■ Exercise: Search the material below for the string "Aleti" and list each line that holds it.

■ Records:
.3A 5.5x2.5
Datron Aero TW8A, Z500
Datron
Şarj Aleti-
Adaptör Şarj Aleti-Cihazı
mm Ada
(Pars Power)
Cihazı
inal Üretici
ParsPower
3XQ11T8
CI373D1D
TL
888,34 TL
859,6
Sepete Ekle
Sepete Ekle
...
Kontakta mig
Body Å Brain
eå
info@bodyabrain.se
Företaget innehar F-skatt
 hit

■ Answer to this exercise:
Şarj Aleti-
Adaptör Şarj Aleti-Cihazı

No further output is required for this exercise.